MANQUÉ
By ANVN


you are an ocean’s breeze, i am the tidal wave. you are every paragraph, i am just a title page. you have the heart i hold exactly where you desire it. it’s all so effortless; like what you did to acquire it. each time i find it harder just to keep my composure. I’m trying to show you all of me like indecent exposure.
i’ll be the gun, you be my holster. i need your love. i need you closer. seems like forever when only a hour passed. we fallin’ slower than grains and salt in a hour glass. emotions running wild, you are who tames them. my only means for tranquility, you my sanctum. and if i could, i would take your eyes and blend them with the stars so whenever we ain’t together, i still see them from afar. but that’s insane, i’d do whatever to just to feel you. even all of that don’t come close to what i will do. they say love holds the power to fulfill you, heal you, kill you, hurt and abuse you, and take you away from what you used to. i try to paint a picture like a canvas plane, to try to put together words like a Scrabble game. look, i pour my heart out in an effort just to win you. i modify my actions solely so they don’t offend you. i mean, i would wrestle time even if it get re-winded. everything you looking for, in me is where you find it. so you can stop your searching, baby. i know you hurting, baby. your self-esteem so low sometimes that you feel worthless, baby. you hide it well, but you know i can tell. i see right through that bullshit you be tryin’ sell.
so let it drive, let it fall, let it blow with the wind. i told you once, told you twice, and i will tell you once again that i’ll be here. yes, i’ll be here. and if love is blind then my entrance is clear. and all we have is time and good intentions. fuck your brakes, fuck your suspension. put your foot on that gas until you don’t see your past. yeah, i said drive until your vision blurred. and let my voice tell our story; spoken words.
fuck ‘em. let them hate me what they never was. and fucking Shakespeare couldn’t wrote of better love. but people tell me that i’m trippin’ and i say you different. and when they ask me how..i can’t provide a description; you don’t need one. i would disconnect them all, like a broken joint. just to prove that i only see you like a focal point. i know that the distances may cause some complications. but you make me feel good. fucked up, exonerated.

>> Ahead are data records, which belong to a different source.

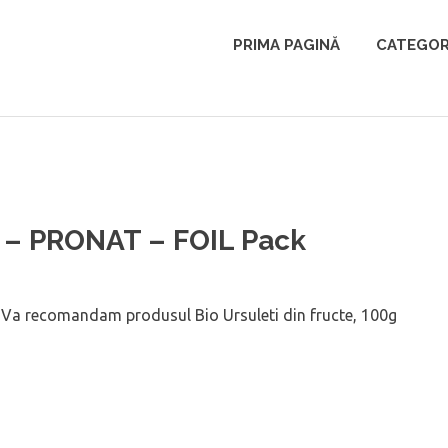
PRIMA PAGINĂ
CATEGOR
0g – PRONAT – FOIL Pack
ă! Va recomandam produsul Bio Ursuleti din fructe, 100g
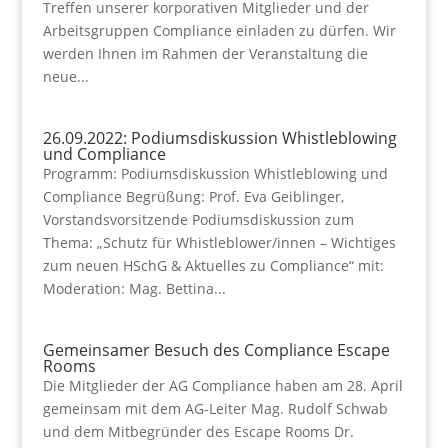
Treffen unserer korporativen Mitglieder und der
Arbeitsgruppen Compliance einladen zu dürfen. Wir
werden Ihnen im Rahmen der Veranstaltung die
neue...
26.09.2022: Podiumsdiskussion Whistleblowing
und Compliance
Programm: Podiumsdiskussion Whistleblowing und
Compliance Begrüßung: Prof. Eva Geiblinger,
Vorstandsvorsitzende Podiumsdiskussion zum
Thema: „Schutz für Whistleblower/innen – Wichtiges
zum neuen HSchG & Aktuelles zu Compliance“ mit:
Moderation: Mag. Bettina...
Gemeinsamer Besuch des Compliance Escape
Rooms
Die Mitglieder der AG Compliance haben am 28. April
gemeinsam mit dem AG-Leiter Mag. Rudolf Schwab
und dem Mitbegründer des Escape Rooms Dr.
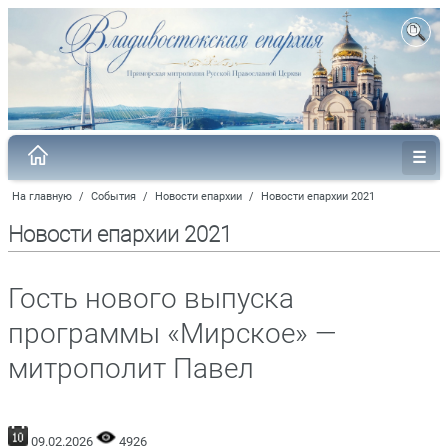
На главную
/
События
/
Новости епархии
/
Новости епархии 2021
Новости епархии 2021
Гость нового выпуска
программы «Мирское» —
митрополит Павел
09.02.2026
4926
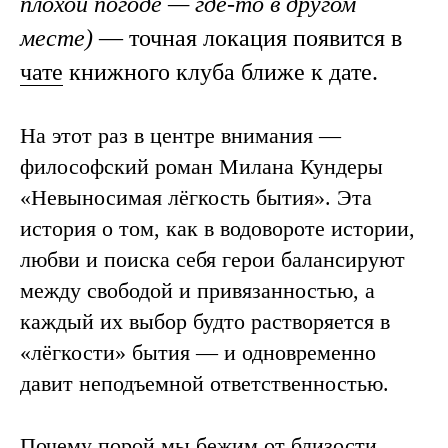
плохой погоде — где-то в другом
месте)
— точная локация появится в
чате
книжного клуба ближе к дате.
На этот раз в центре внимания —
философский роман Милана Кундеры
«Невыносимая лёгкость бытия». Эта
история о том, как в водовороте истории,
любви и поиска себя герои балансируют
между свободой и привязанностью, а
каждый их выбор будто растворяется в
«лёгкости» бытия — и одновременно
давит неподъемной ответственностью.
Почему порой мы бежим от близости,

still, i wonder what you like beneath the shackles that you wearing. i been longing to release you from a load of overbearing. tell me, are you protected by a guard, boo ?or could i blow it and make it fall like cards do ?and i ain’t interested ‘til it involves you. you got your doors locked and i just saw through. you reached a height of loneliness ‘cause we all do, but everything that goes up gotta fall too.